I am creating a program that I will use to help my customers recover passwords placed on office documents like word and excel. The program works just fine but it is MUCH slower than similar products that you can download for free. I would like to use my own program because I feel like a lot of the ones you download for free aren't completely safe and lack some of the controls that I would like to have.
More to the point... I need help figuring out why my program is so much slower. I created an excel document with a simple 3 letter password "TFX". The program I downloaded find the password almost as fast as I can let go of the mouse button after clicking on 'go'. My program takes 10 minutes. Here's the 3 character loop:
private string ThreeCharPass(string file, Microsoft.Office.Interop.Excel.Application exApp, char[] combarr)
{
for (int three = 0; three < combarr.Length; three++)
{
for (int two = 0; two < combarr.Length; two++)
{
for (int one = 0; one < combarr.Length; one++)
{
try
{
string pass = combarr[three].ToString() + combarr[two].ToString() + combarr[one].ToString();
exApp.Workbooks.Open(file, false, true, Type.Missing, pass, Type.Missing, true, Type.Missing, Type.Missing, false, false, Type.Missing, Type.Missing, Type.Missing, Type.Missing);
return pass;
}
catch
{
}
}
}
}
return string.Empty;
}
The array 'combarr' is an array of chars containing all the possible characters in the password. It's generated earlier in the program based on user selected options. I'm thinking the issue has to be in the way I'm looping through the array to create the password combinations because just in this 3 character password method it spends more than 5 minutes where other 'professional' programs spend seconds. Any feedback would be greatly appreciated!!
There are some minor optimizations that you could do on your code, but the most likely culprit is the exApp.Workbooks.Open
call. I think that call is very slow, but you could test that with a profiler.

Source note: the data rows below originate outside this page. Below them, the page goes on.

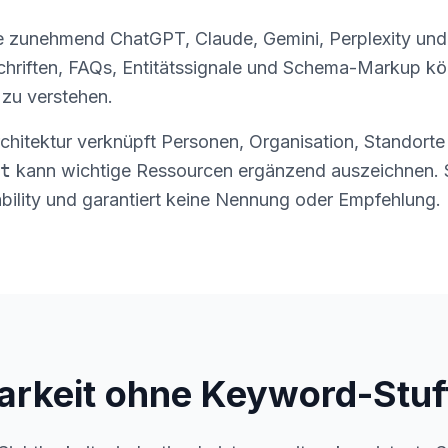
 zunehmend ChatGPT, Claude, Gemini, Perplexity und 
schriften, FAQs, Entitätssignale und Schema-Markup k
 zu verstehen.
chitektur verknüpft Personen, Organisation, Standort
t
kann wichtige Ressourcen ergänzend auszeichnen. S
bility und garantiert keine Nennung oder Empfehlung.
arkeit ohne Keyword-Stuf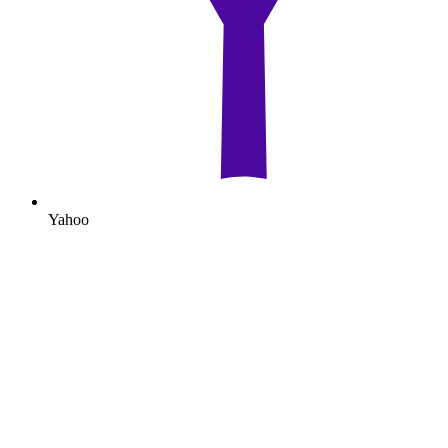
Yahoo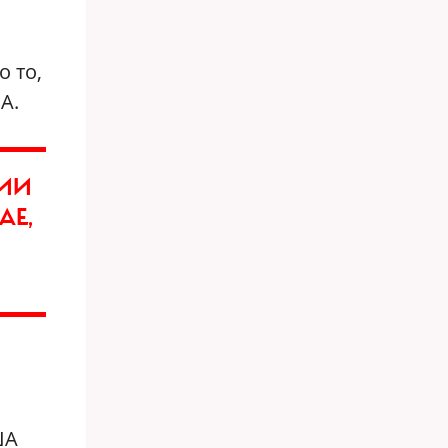
 то,
А.
НИИ
АЕ,
ША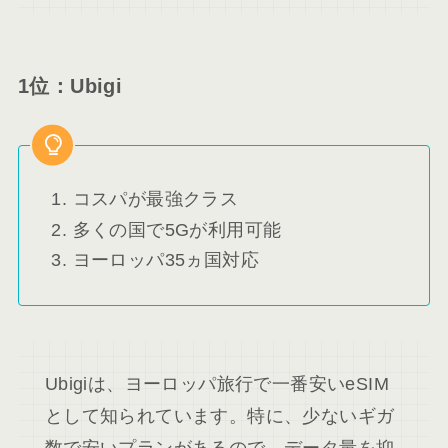
1位：Ubigi
コスパが最強クラス
多くの国で5Gが利用可能
ヨーロッパ35ヵ国対応
Ubigiは、ヨーロッパ旅行で一番安いeSIM
として知られています。特に、少ないギガ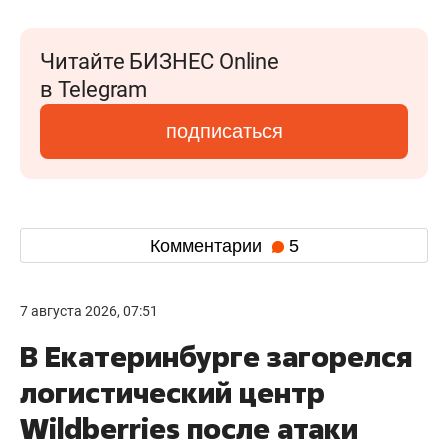
Читайте БИЗНЕС Online
в Telegram
подписаться
Комментарии
5
7 августа 2026, 07:51
В Екатеринбурге загорелся
логистический центр
Wildberries после атаки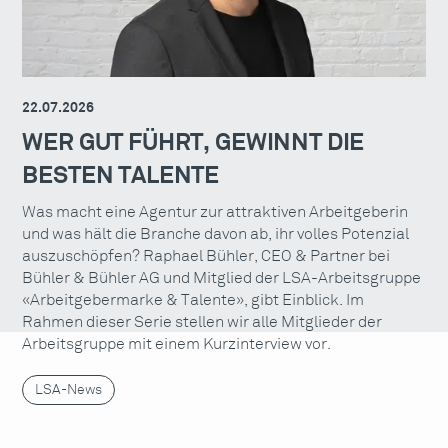
22.07.2026
WER GUT FÜHRT, GEWINNT DIE
BESTEN TALENTE
Was macht eine Agentur zur attraktiven Arbeitgeberin
und was hält die Branche davon ab, ihr volles Potenzial
auszuschöpfen? Raphael Bühler, CEO & Partner bei
Bühler & Bühler AG und Mitglied der LSA-Arbeitsgruppe
«Arbeitgebermarke & Talente», gibt Einblick. Im
Rahmen dieser Serie stellen wir alle Mitglieder der
Arbeitsgruppe mit einem Kurzinterview vor.
LSA-News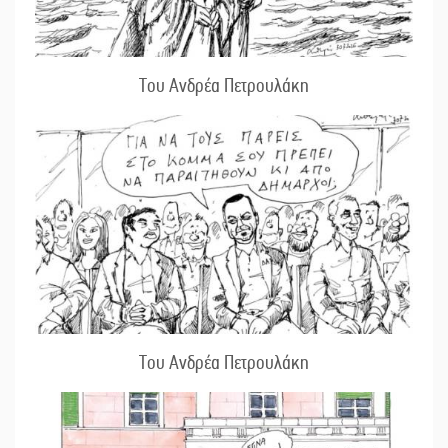
Του Ανδρέα Πετρουλάκη
Του Ανδρέα Πετρουλάκη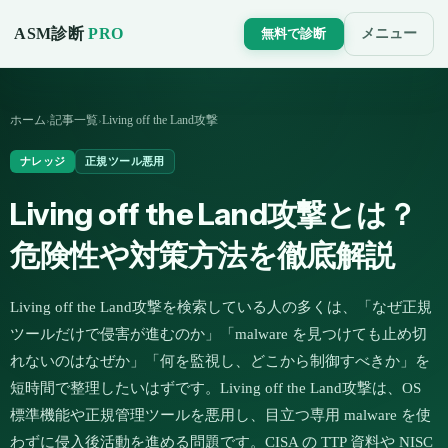
ASM診断
PRO
メニュー
無料で診断
ホーム
記事一覧
Living off the Land攻撃
›
›
ナレッジ
正規ツール悪用
Living off the Land攻撃とは？
危険性や対策方法を徹底解説
Living off the Land攻撃を検索している人の多くは、「なぜ正規
ツールだけで侵害が進むのか」「malware を見つけても止め切
れないのはなぜか」「何を監視し、どこから制御すべきか」を
短時間で整理したいはずです。Living off the Land攻撃は、OS
標準機能や正規管理ツールを悪用し、目立つ専用 malware を使
わずに侵入後活動を進める問題です。CISA の TTP 資料や NISC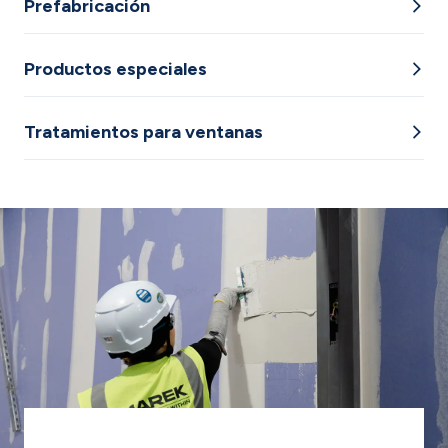
Prefabricación
Productos especiales
Tratamientos para ventanas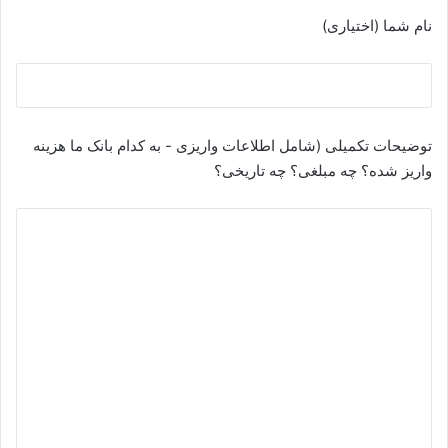
نام شما (اختیاری)
توضیحات تکمیلی (شامل اطلاعات واریزی - به کدام بانک ما هزینه
واریز شده؟ چه مبلغی؟ چه تاریخی؟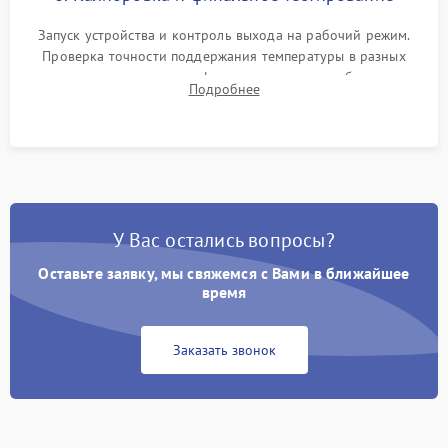
Запуск устройства и контроль выхода на рабочий режим.
Проверка точности поддержания температуры в разных
климатических зонах шкафа, оценка уровня стабильности
Подробнее
влажности и полного отсутствия вибраций корпуса.
У Вас остались вопросы?
Оставьте заявку, мы свяжемся с Вами в ближайшее
время
Заказать звонок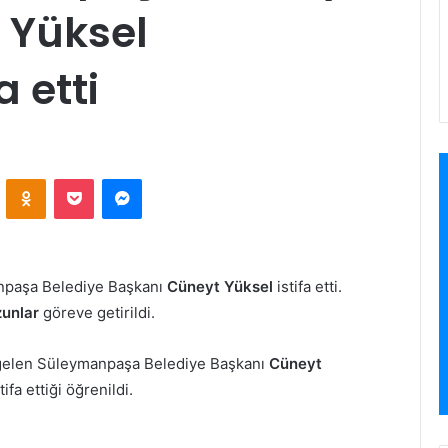
 Yüksel
a etti
VKontakte
Odnoklassniki
Pocket
Messenger
npaşa Belediye Başkanı
Cüneyt Yüksel
istifa etti.
unlar
göreve getirildi.
gelen Süleymanpaşa Belediye Başkanı
Cüneyt
ifa ettiği öğrenildi.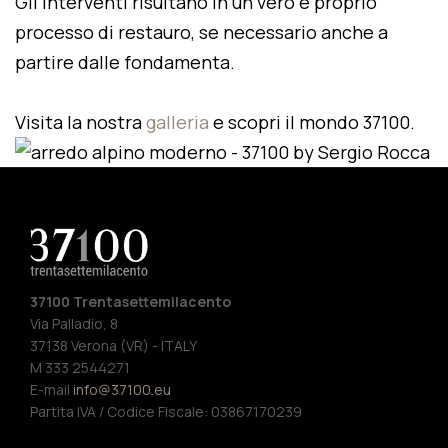
Gli interventi risultano in un vero e proprio
processo di restauro, se necessario anche a
partire dalle fondamenta.
Visita la nostra
galleria
e scopri il mondo 37100.
37100 Trentasettemilacento
Via Palladio, 8
37138 Verona (VR) - ITALY
M 333 2544271
E-mail
info@37100.eu
Partita IVA / Codice Fiscale: 03867170239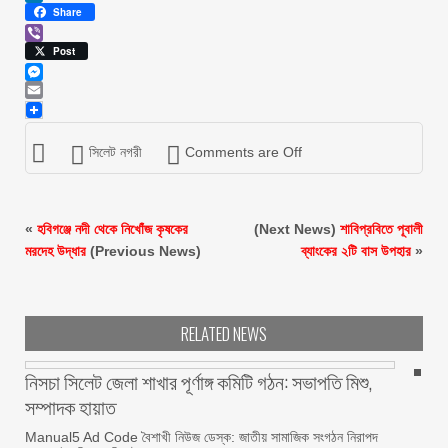
LinkedIn
Share
Viber
Post
Messenger
Email
সিলেট নগরী
Comments are Off
«
হবিগঞ্জে নদী থেকে নিখোঁজ কৃষকের
(Next News)
শাবিপ্রবিতে পূবালী
মরদেহ উদ্ধার
(Previous News)
ব্যাংকের ২টি বাস উপহার
»
RELATED NEWS
নিসচা সিলেট জেলা শাখার পূর্ণাঙ্গ কমিটি গঠন: সভাপতি মিশু,
সম্পাদক হায়াত
Manual5 Ad Code বৈশাখী নিউজ ডেস্ক: জাতীয় সামাজিক সংগঠন নিরাপদ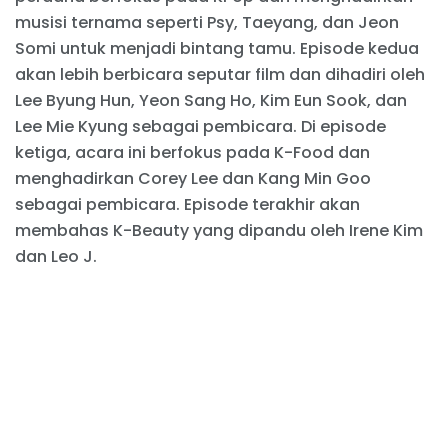
musisi ternama seperti Psy, Taeyang, dan Jeon
Somi untuk menjadi bintang tamu. Episode kedua
akan lebih berbicara seputar film dan dihadiri oleh
Lee Byung Hun, Yeon Sang Ho, Kim Eun Sook, dan
Lee Mie Kyung sebagai pembicara. Di episode
ketiga, acara ini berfokus pada K-Food dan
menghadirkan Corey Lee dan Kang Min Goo
sebagai pembicara. Episode terakhir akan
membahas K-Beauty yang dipandu oleh Irene Kim
dan Leo J.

What other tools do is to read the actual document structure (DOC, DOCX format) and figure out whether the password is correct the exact same way that Word would try to figure it out. I don't know the exact details, but it is very likely that there is a way by which Word knows that the password was correct. An example could be a unique string that, when decrypted correctly, has the expected value; or a checksum that adds up. When you know the specification of the format, you can do that test yourself, saving you the expensive interop call.
This page has detailed information about many of the Microsoft Office formats. It is a lot of work to implement parts of those specifications, but it will surely speed things up. Only once you've removed the interop call, you could take a look at more efficient loops, multithreading, and other strategies.
Note that the Office formats are proprietary, so not all information may be available, complete, up-to-date or reliable.